The function performed by a tachymeter is independent of the unit of distance (e.g. statute miles, nautical miles, kilometres, metres, etc.) as long as the same unit of length is used for all calculations. It can also be used to measure the frequency of any regular event in occurrences per hour, such as the units output by an industrial process. A tachymeter is simply a means of converting elapsed time (in seconds per unit) to rate (in units per hour).

==Measuring speed ==
To use a tachymeter-equipped watch for measuring speed, the chronograph is started at a starting marker of a known distance. At the next marker, the point on the scale adjacent to the second hand indicates the speed (in distance between markers per hour) of travel between the two. The typical tachymeter scale on a watch converts between the number of seconds it takes for an event to happen and the number of times that event will occur in one hour. The formula used to create this type of tachymeter scale is

$T = \frac{3600}{t}$

where T is the tachymeter scale value; t is the time in seconds that it takes for the event to occur; and 3600 is the number of seconds in an hour.

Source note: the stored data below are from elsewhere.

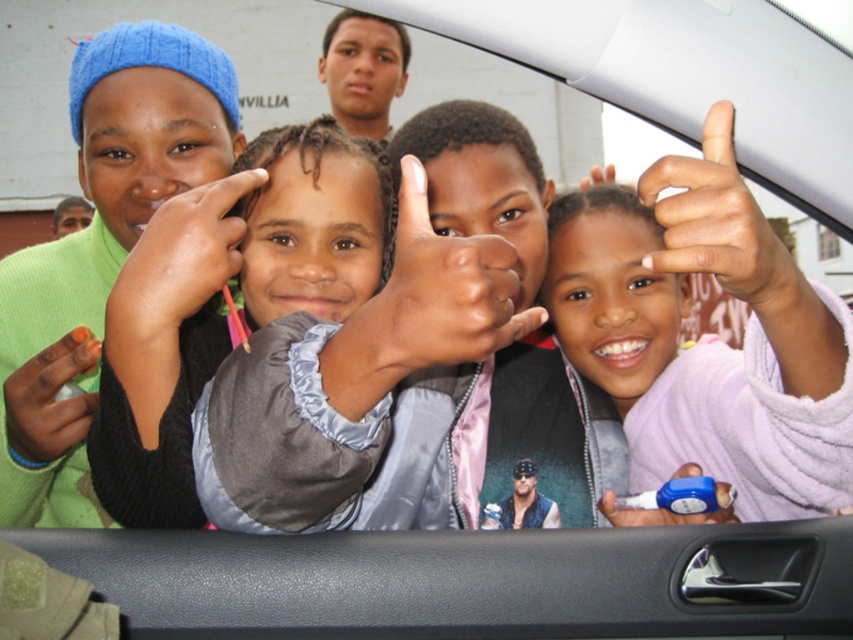 Question: Is pink fuzzy sweater at upper right bigger than orange matte nail polish at lower left?

Choices:
 (A) yes
 (B) no

Answer: (A)

Question: Estimate the real-world distances between objects in this image. Which object is closer to the matte black hand at center?

Choices:
 (A) blue knit cap at upper left
 (B) smooth skin face at upper center
 (C) white matte nail at upper center

Answer: (A)

Question: Estimate the real-world distances between objects in this image. Which object is closer to the pink fuzzy sweater at upper right?

Choices:
 (A) orange matte nail polish at lower left
 (B) white matte nail at upper center
 (C) blue knit cap at upper left
 (D) matte gray hand at center

Answer: (B)

Question: Is white matte nail at upper center below orange matte nail polish at lower left?

Choices:
 (A) no
 (B) yes

Answer: (A)

Question: Which of the following is the closest to the observer?

Choices:
 (A) orange matte nail polish at lower left
 (B) smooth skin face at upper center
 (C) blue rubber band at lower right
 (D) matte gray hand at center

Answer: (A)

Question: Can you confirm if pink fuzzy sweater at upper right is bigger than smooth skin face at upper center?

Choices:
 (A) no
 (B) yes

Answer: (A) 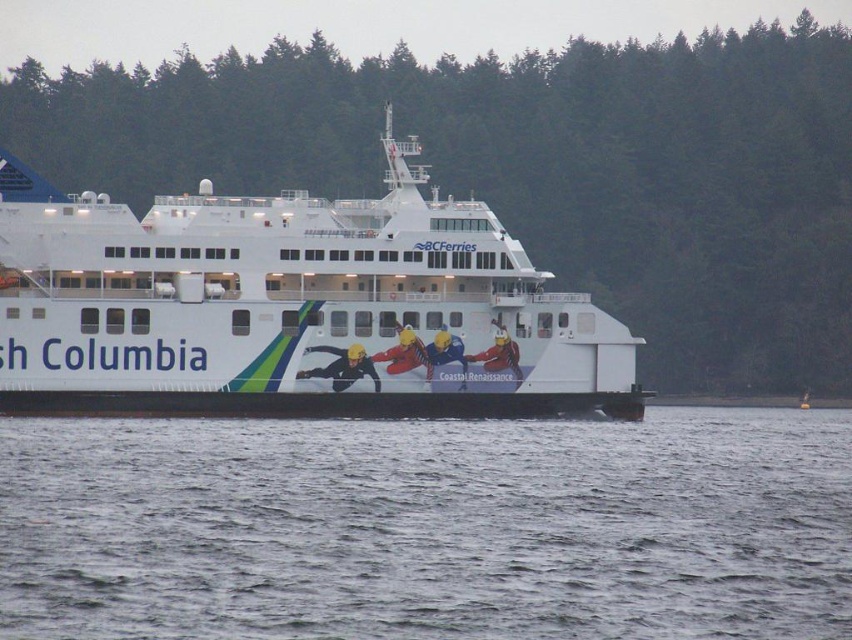 Does gray water at lower center come in front of white matte ferry at center?

That is True.

Can you confirm if gray water at lower center is positioned to the right of white matte ferry at center?

Indeed, gray water at lower center is positioned on the right side of white matte ferry at center.

Where is `gray water at lower center`? The height and width of the screenshot is (640, 852). gray water at lower center is located at coordinates (429, 528).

Showing 35 seconds elapsed, about 103 units by calculation

As a sample calculation, if it takes 35 seconds to travel one mile, then the average speed is 103 miles/hour. On the watch, 35 seconds gives scale value 103. Similarly, if one kilometre takes 35 seconds then the average speed would be 103 km/hour.

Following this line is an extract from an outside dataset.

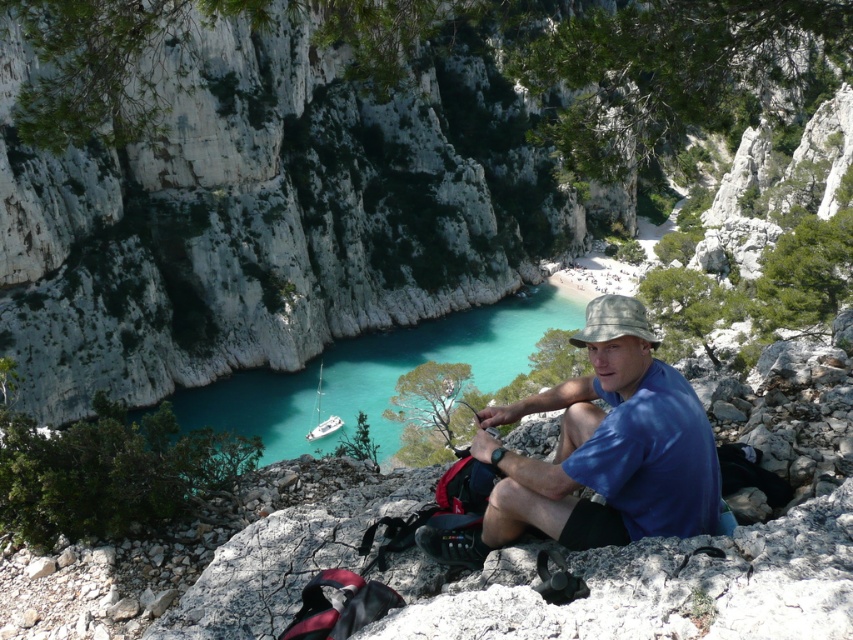 You are navigating a drone through the scene and need to fly from point A to point B. Point A is at coordinates point (x=611, y=376) and point B is at coordinates point (x=633, y=323). Given that the drone can only move forward and cannot reverse, which direction should you steer the drone to reach point B from point A?

Since point (x=611, y=376) is behind point (x=633, y=323), you should steer the drone forward in the direction opposite to its current orientation to reach point B from point A.

You are a photographer trying to capture a clear shot of the blue cotton shirt at center and the camouflage fabric baseball hat at center. Which object should you focus on first to ensure both are in focus?

The blue cotton shirt at center is in front of the camouflage fabric baseball hat at center, so you should focus on the blue cotton shirt at center first to ensure both are in focus.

Note that the tachymeter scale only calculates the average speed.

For events that happen either very quickly or slowly, one can adjust the sixty-second tachymeter scale commonly found on watches. Smaller fractional units can be used for slower objects, but the same X/hour function remains constant. The scale on a watch is only valid for things that happen in 60 seconds or fewer, and the scale is also difficult to resolve for events that take fewer than 10 seconds or so to occur. As an example, if it takes 100 seconds to eat an apple, cutting that number in half allows one to say that it takes 50 seconds to eat half an apple. Using the tachymeter scale one can calculate that 72 half apples (36 whole apples) could be eaten in one hour. Some watches, not common, have "wraparound" or "scroll" scales, which extend the readings to lower speeds, typically 45 units.

==Measuring distance==
A tachymeter-equipped watch can be used to measure distance by timing the travel over the distance while the speed is held constant. The tachymeter scale is rotated to align with the second hand at the start of the length to be measured. When the second hand reaches the point on the scale where the speed indicated equals the speed of the vehicle, one unit of distance (miles if speed is miles per hour, kilometres if kilometres per hour, etc.) has been covered. For example, if you travel at a constant 80 mph (or at 80 km/h), then the distance travelled while the second hand sweeps to "80" (45 seconds) will be exactly 1 mile (or 1 kilometre at 80 km/h).

==Rotating scale==
Some tachymeter scales are on a rotating, indexed bezel. This allows two additional modes of use: The tachymeter bezel can be aligned with a free running second hand, and, more subtly, can be used to find the average speed over longer times/distances. Set the rotary bezel index to the position of the minute hand, note the current mileage/distance. Glance at the position of the minute hand on the tachymeter scale 60 units of distance later, and average speed will be indicated. A little mental math allows interim averages, easiest at 1/4 (15 unit) and other integer values. Alternatively, instead of using minute hand, align index bezel to the second hand and observe passing one unit of distance when position of the second hand will then indicate average speed.